| "NO MATTER HOW POOR you may be, how humble your lot, look up. Don’t be afraid to aim too high. Keep your eye fixed upon your star. Let others ridicule, if they will, but do not let them induce you to relax the focus of your gaze. It is this setting the eye on a single star that has distinguished the great men and women of every age.
Before a man can enter the race and be admitted to the success track, he must first of all have a definite purpose, a high unwavering aim, and he must have the courage, grit and determination to cling to it no matter what stands in the way or opposes him. This is an necessary to a successful, complete life as the character of Hamlet is to Shakespeare’s great play.
One of the saddest things in life is to see men and women with a faded out ambition, a lost life aim; men and women who started out with bright prospects, but who have allowed their ideals to become dim and blurred, their standards to drop, their ambition to sag, the fires of their energy to burn out and their enthusiasm to cool down gradually under the inexorable routine of the daily round.
While all human achievement has its root in man’s climbing instinct, there is no quality which requires more watching, guarding, cultivating, than ambition. It will no live and keep growing if it is not nourished; and the moment a man begins to disregard it he begins to go downhill. His energy wanes; he gradually deteriorates in his personal appearance, in his conduct. As someone once said, ‘A man without ambition is a derelict, dangerous to others and of no value to himself.’

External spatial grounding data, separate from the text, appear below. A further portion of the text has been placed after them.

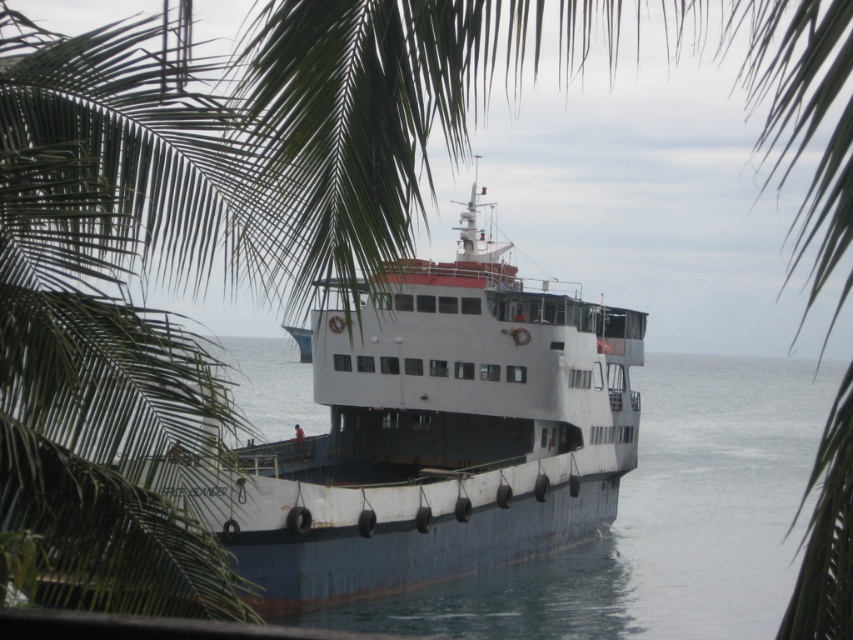 Question: Can you confirm if white matte boat at center is positioned to the right of white matte water at center?

Choices:
 (A) no
 (B) yes

Answer: (B)

Question: Which point is farther to the camera?

Choices:
 (A) white matte boat at center
 (B) white matte water at center

Answer: (A)

Question: Considering the relative positions of white matte boat at center and white matte water at center in the image provided, where is white matte boat at center located with respect to white matte water at center?

Choices:
 (A) above
 (B) below

Answer: (A)

Question: Which point is farther from the camera taking this photo?

Choices:
 (A) (352, 333)
 (B) (822, 385)

Answer: (B)

Question: Does white matte boat at center appear on the right side of white matte water at center?

Choices:
 (A) no
 (B) yes

Answer: (B)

The only way to climb is to keep your eye fixed on your star. Visualize the thing you want to be; keep it in your mind constantly and work for it with all your might.
Carlyle said: ‘Blessed is he who has found his work, let him ask no other blessedness. He has his work – a life purpose; he has found it and will follow it.’ If you have found your life work, the thing you are best fitted to do, and put all your energy into the doing of it; if you permit not temptation to dim your ambition, no obstacle to dampen your enthusiasm or turn you from your purpose, nothing can keep you from success."